Abbott’s alternative to the carbon price, called Direct Action, consists mainly of taxpayer funded grants to companies and projects that reduce emissions. Greg Hunt, Abbott’s environment minister, sees the plan as a cost-effective way to meet Australia’s promised 5 percent reduction in emissions by 2020. The government has budgeted funds to start Direct Action on July 1, Hunt said in an e-mail.

“We won’t stop until the carbon tax is repealed and Direct Action is implemented,” Hunt said.

While companies have questions about how Direct Action would work and whether it will be approved, many will consider applying for funds, said Peter Castellas, CEO for the Carbon Market Institute in Melbourne, a group with about 60 members seeking market-based solutions.

Global Effort

At an information forum this month in Melbourne, all six company representatives on one panel said they will consider participating in the Emissions Reduction Fund that would be set up under Direct Action, Castellas said.

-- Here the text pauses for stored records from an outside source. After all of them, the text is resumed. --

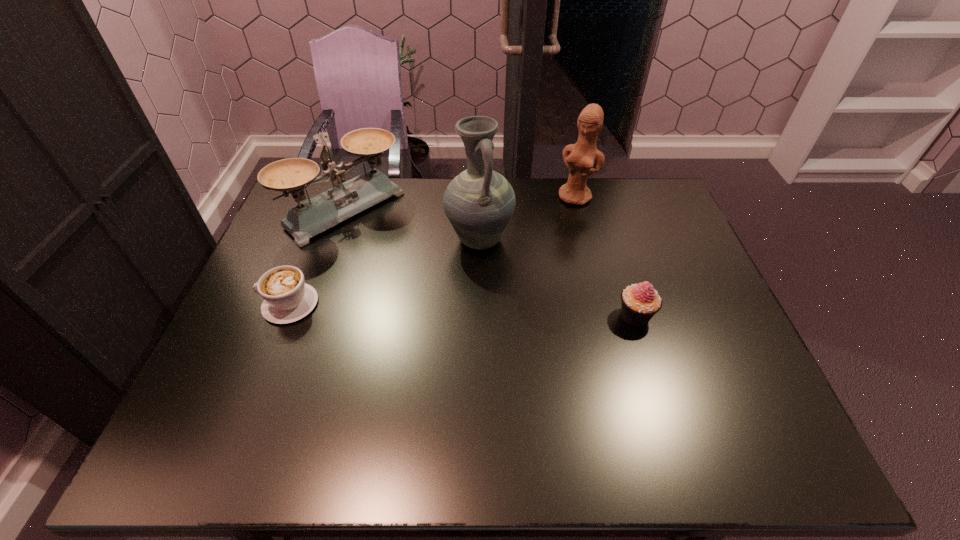 You are a GUI agent. You are given a task and a screenshot of the screen. Output one action in this format:
    pyautogui.click(x=<x>, y=<y>)
    Task: Click on the free space on the desktop that is between the cappuccino and the cupcake and is positioned on the front-facing side of the scale
    Image resolution: width=960 pixels, height=540 pixels.
    Given the screenshot: What is the action you would take?
    pyautogui.click(x=474, y=310)

The image size is (960, 540). Identify the location of vacant space on the desktop that is between the cappuccino and the second shortest object and is positioned on the handle side of the third object from right to left. (468, 310).

The width and height of the screenshot is (960, 540). I want to click on vacant space on the desktop that is between the cappuccino and the cupcake and is positioned on the front-facing side of the figurine, so click(x=512, y=312). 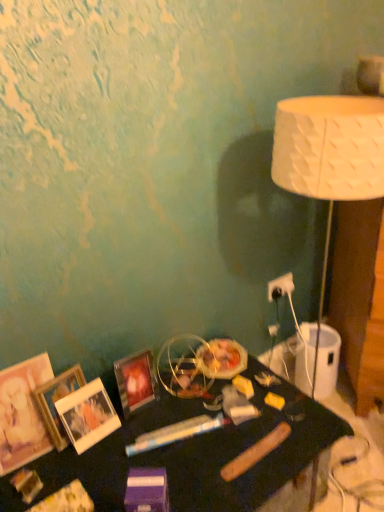 Identify the location of free spot above black glossy table at lower center (from a real-world perspective). The image size is (384, 512). (177, 429). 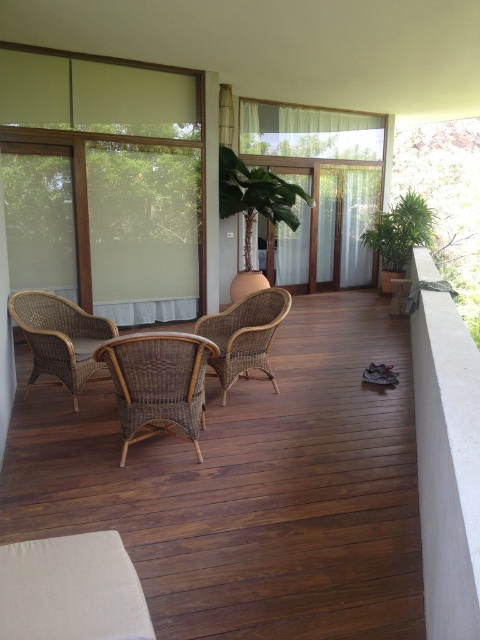 Question: Is brown wicker chairs at center further to the viewer compared to woven rattan armchair at center?

Choices:
 (A) no
 (B) yes

Answer: (A)

Question: Which of the following is the farthest from the observer?

Choices:
 (A) woven rattan armchair at center
 (B) green leafy plant at right

Answer: (B)

Question: Which of the following is the closest to the observer?

Choices:
 (A) (64, 356)
 (B) (142, 422)
 (C) (400, 243)
 (D) (285, 301)

Answer: (B)

Question: Can you confirm if woven rattan chair at center is smaller than green leafy plant at right?

Choices:
 (A) yes
 (B) no

Answer: (A)

Question: Which point appears closest to the camera in this image?

Choices:
 (A) (36, 348)
 (B) (252, 314)
 (C) (327, 637)

Answer: (C)

Question: Can you confirm if brown wicker chairs at center is positioned to the right of woven rattan armchair at center?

“Australia is expected by the UN and its trading partners to be proactive in climate negotiation,” said Castellas. “That has raised expectations that Australia will actually be contributing to the global effort. There will definitely be scrutiny.”

Scientists warn that the Earth is on track to warm more than 2 degrees Celsius since the industrial revolution, the fastest shift since the last ice age ended about 10,000 years ago. Japan and Canada have renounced greenhouse gas limits under the 1997 Kyoto Protocol, which applied to only industrial countries. Countries such as Germany and Poland are burning more of the dirtiest form of coal.

Now the push is on to get global climate change policy back on track. Abbott’s plan is in the spotlight because he’s hosting meetings of the Group of 20 nations this year. The November G-20 leaders summit in Brisbane comes two weeks before envoys from around the world gather in Peru for the annual UN climate talks.

G-20 Agenda

The U.S. has encouraged Abbott to include climate change on the G-20 agenda. UN Secretary General Ban Ki-moon has asked world leaders to bring plans for action on climate to a summit in New York in September. The U.S. and China, the world’s two biggest polluters, have started diplomatic coordination on the issue, and Europe is expanding the world’s biggest carbon market.

“Australia risks being embarrassed by global leaders who are determined to take action, like German Chancellor Angela Merkel and U.S. President Barack Obama,” said Kobad Bhavnagri, the Sydney-based head for Australia research at Bloomberg New Energy Finance.

Even some prominent members of Australia’s business community are urging Abbott to stay the course on tough greenhouse gas emission standards.

“Australia is now being positioned very definitely on the wrong side of history,” said Ian Dunlop, former chairman of the Australian Coal Association and former CEO of the Australian Institute of Company Directors. “Paying polluters to reduce their emissions is morally and ethically flawed.”